DATA EXTRACT Start Marker
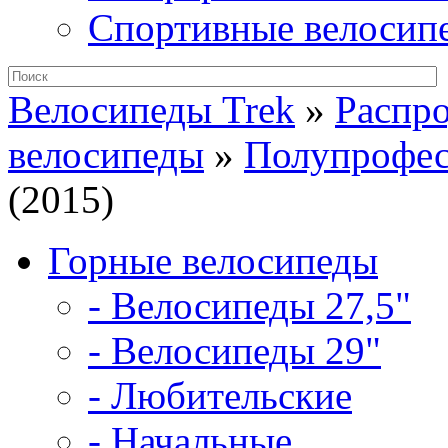
Спортивные велосип
Велосипеды Trek
»
Распр
велосипеды
»
Полупрофес
(2015)
Горные велосипеды
- Велосипеды 27,5"
- Велосипеды 29"
- Любительские
- Начальные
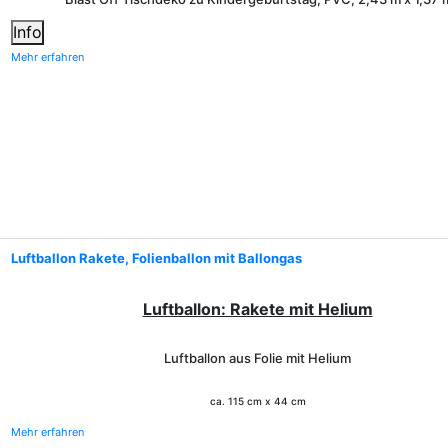
Info
Mehr erfahren
Luftballon Rakete, Folienballon mit Ballongas
Luftballon: Rakete mit Helium
Luftballon aus Folie mit Helium
ca. 115 cm x 44 cm
Mehr erfahren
DATA EXTRACT End Marker
#### EXERCISE GOAL:
Everything in the listing except the pictures must come back exactly as written.

#### TASK ANSWER:
Спортивные велосип
Велосипеды Trek
»
Распр
велосипеды
»
Полупрофес
(2015)
Горные велосипеды
- Велосипеды 27,5"
- Велосипеды 29"
- Любительские
- Начальные
Info
Mehr erfahren
Luftballon Rakete, Folienballon mit Ballongas
Luftballon: Rakete mit Helium
Luftballon aus Folie mit Helium
ca. 115 cm x 44 cm
Mehr erfahren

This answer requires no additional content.